The problem
Knowledge in a modern team is fragmented across Notion, Slack, GitHub, Obsidian, Linear, Calendar, and a long tail of one-off sources. Agents that need to reason across that fragmentation spend most of their tokens on retrieval glue — auth, pagination, schema reconciliation, format conversion — instead of work.
Federation is the wrong abstraction for this. Federations make every query a join across systems with different latency budgets, retention policies, and uptime guarantees. The right abstraction is the union itself: one storage primitive that every source ingests into, typed enough to preserve meaning and uniform enough to be queried as one thing.
The schema
A Nexus row is a tagged tuple — type, slug, title, content, metadata, embedding, source pointer, hash. Hash makes ingest idempotent. Source pointer makes back-trace cheap. Metadata is schema-free per type. The embedding is the same vector dimension everywhere so cross-type retrieval is one cosine away.
-- ContextType: 'docs' | 'stories' | 'plans' | 'git_history' | 'goals'
-- | 'comments' | 'agents' | 'daily' | 'memory' | 'readwise'
-- | 'calendar' | 'test_runs' | 'notes' | 'protocols'
-- | 'roadmaps' | 'checkpoints'
create table nexus_items (
id uuid primary key,
type text not null, -- one of 16 ContextTypes
slug text not null,
title text,
content text,
metadata jsonb, -- type-specific shape
embedding vector(1536),
source_kind text, -- 'obsidian' | 'github' | …
source_pointer text, -- file path / url / row id
hash text not null, -- ingest idempotency
inserted_at timestamptz default now(),
updated_at timestamptz default now()
);
create table nexus_links (
src_id uuid references nexus_items(id),
dst_id uuid references nexus_items(id),
relation text, -- 'contributes_to' | 'blocks' | …

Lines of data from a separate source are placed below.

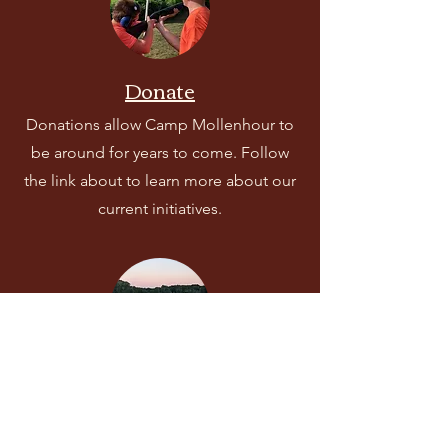
Donate
Donations allow Camp Mollenhour to
be around for years to come. Follow
the link about to learn more about our
current initiatives.
Rent Camp for Your Event
Looking for a place to host your event?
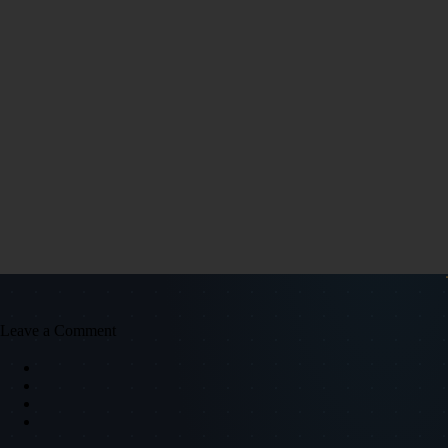
Leave a Comment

primary key (src_id, dst_id, relation)
); The 16 ContextTypes
- docs
- stories
- plans
- roadmaps
- git_history
- checkpoints
- goals
- comments
- agents
- daily
- memory
- readwise
- calendar
- test_runs
- notes
- protocols
How retrieval works
Nexus exposes one query interface that returns ranked results
across types in one call. Retrieval is the union of (a) semantic
similarity to an embedded query, (b) structural neighborhood via
nexus_links, and (c) recency-weighted boost. Filters
by type, source, or metadata narrow the set without splitting the
pipeline.
// Find anything related to "goals rollup", any type, recent first.
const results = await nexus.query({
text: 'goals rollup auto status',
types: ['stories', 'goals', 'plans', 'docs'],
since: '7d',
k: 12,
});
// Walk neighbors of a specific item.
const linked = await nexus.links({
from: storyId,
relations: ['contributes_to', 'blocks'],
}); Why one table, not five
Every adapter — Obsidian docs, GitHub commits, Stripe events, Slack messages — lands in the same row shape. That makes cross-type retrieval a single SQL query, not an orchestrated fan-out. It also makes write-side observability trivial: every ingest is one upsert with a hash, so dedupe is free and provenance is traceable end-to-end.
The cost is a less ergonomic per-type schema. The benefit is that every new source costs one adapter, not a new query path, a new index, and a new auth integration.
Storing data once in a typed primitive beats stitching three sources at query time.